— А что зять, — спросил Михаэль, — какие у нее были отношения с ним?
— Как мне кажется, корректные. Может быть, не слишком теплые, особенно по сравнению с ее отношениями с дочерью, но он очень восхищался Евой, а она была ему очень благодарна за то, что он избавил ее от забот о бизнесе.
Михаэль попросил поподробнее рассказать о том, что этот бизнес из себя представлял. Он не упомянул, что уже встречался в Тель-Авиве с зятем Евы Гиллелем Зенави.
— Точно не скажу. Знаю только, что они вдвоем, Ева и Гиллель, прилетели из Чикаго на совещание совета директоров, которое должно было состояться в воскресенье утром. Я знал об этом, поскольку Ева взяла дополнительный выходной, чтобы присутствовать на совещании. Когда мы разговаривали по телефону, Ева жаловалась, что во время перелета в Тель-Авив ей пришлось ознакомиться со всем тем, о чем она не хотела знать годами. Четыре часа кряду Гиллель объяснял ей, что будет обсуждаться и как ей следует голосовать. Они оба обладали правом подписи.

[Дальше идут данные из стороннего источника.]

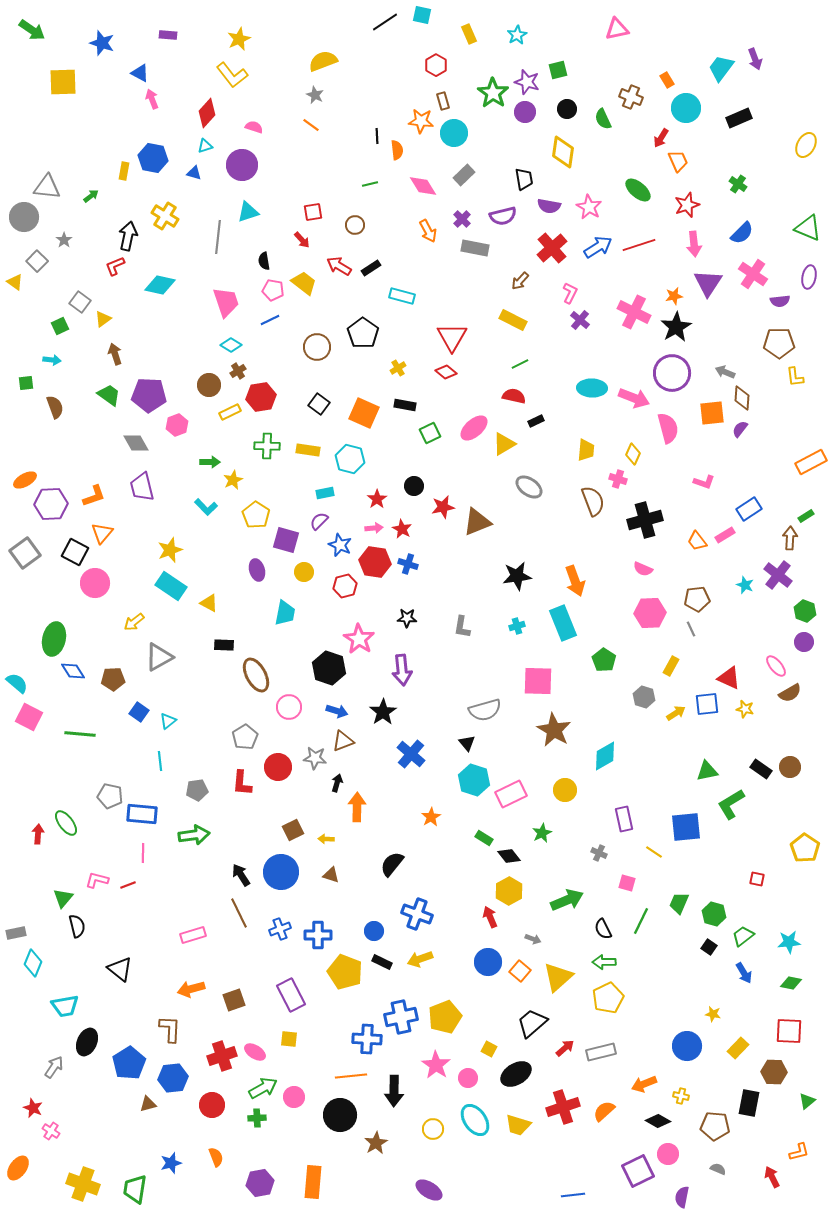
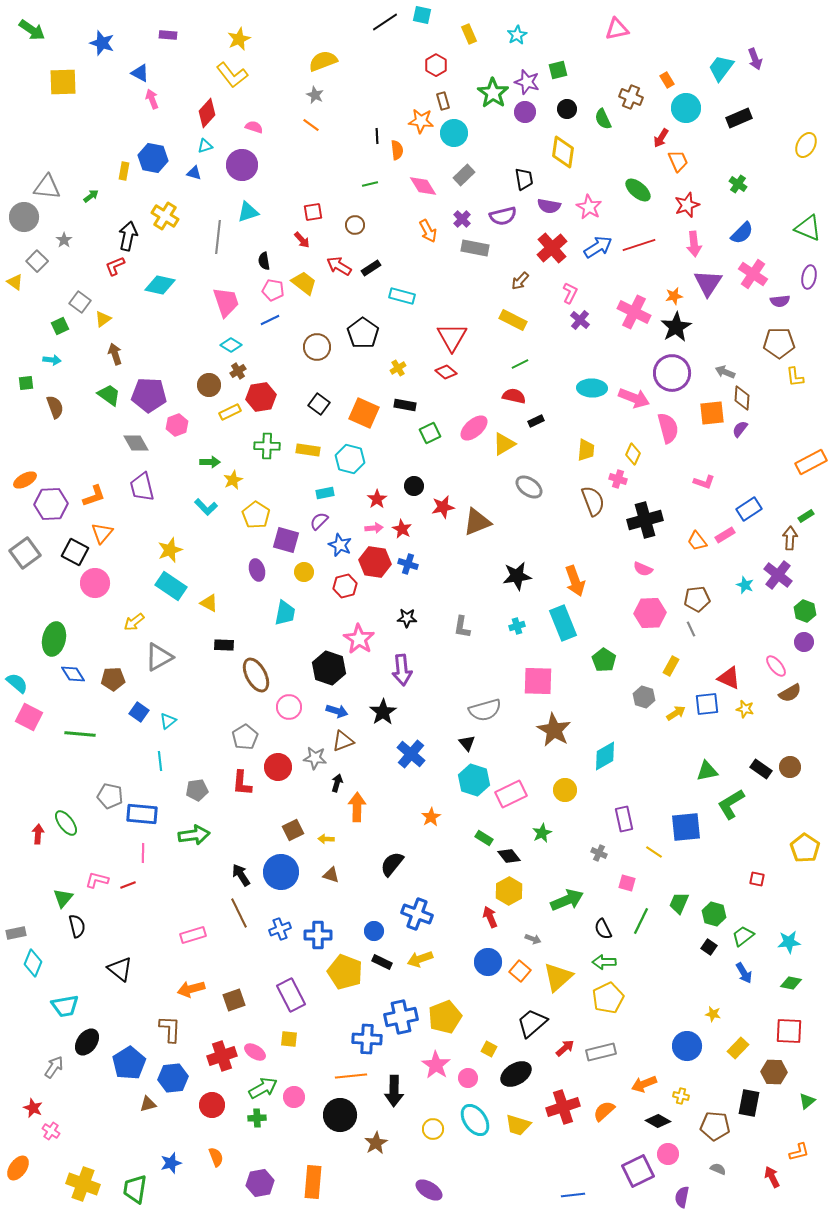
blue diamond at (73, 671): moved 3 px down
black ellipse at (87, 1042): rotated 12 degrees clockwise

Не меняя позы, тем же тоном, с огромным трудом стараясь не выдать возбуждения, Михаэль спросил, были ли между ними разногласия.
Старик громко расхохотался:
— Ева и разногласия по поводу бизнеса! Да она мечтала отдать ему все с концами давным-давно, но Гиллель и слушать не хотел; он настаивал на ее одобрении по любому вопросу. Она часто на это сетовала. — Хильдесхаймер внезапно понял ход мыслей Михаэля и наградил его колким взглядом. Затем недоверчиво покачал головой и сказал: — Вы карабкаетесь не на то дерево, инспектор.
— Представляется вполне вероятным, — заметил Михаэль, — что кто-то совершил убийство в Институте, дабы бросить подозрение на его сотрудников.
На это Хильдесхаймер возразил, что, хотя ему безусловно хотелось бы думать, что это сделал кто-то чужой, этот кто-то никак не мог быть Гиллелем:
— У него не было мотива, и, уж конечно, причина не могла быть в финансах.
Он несколько раз покачал головой и по-новому посмотрел на Михаэля, как будто усомнился, не было ли ошибочным его первое впечатление о главном инспекторе.
— Я должен проверить все версии, — сказал Михаэль. Доктор беспокойно пошевелился в своем кресле, но овладел собой. Михаэль почувствовал себя виноватым за то, что не упомянул о встрече с Гиллелем, у которого было железное алиби: с самого приземления в аэропорту Бен-Гурион он неотлучно находился при матери в отделении интенсивной терапии. Инспектор спросил себя, кой черт ему мешал сказать об этом старику, хоть бы и прямо сейчас.
А затем пришло время поговорить о лекции.
— Правда ли, — поинтересовался инспектор как бы между прочим, — что, как мне сообщили утром, доктор Нейдорф всегда готовила свои лекции заранее?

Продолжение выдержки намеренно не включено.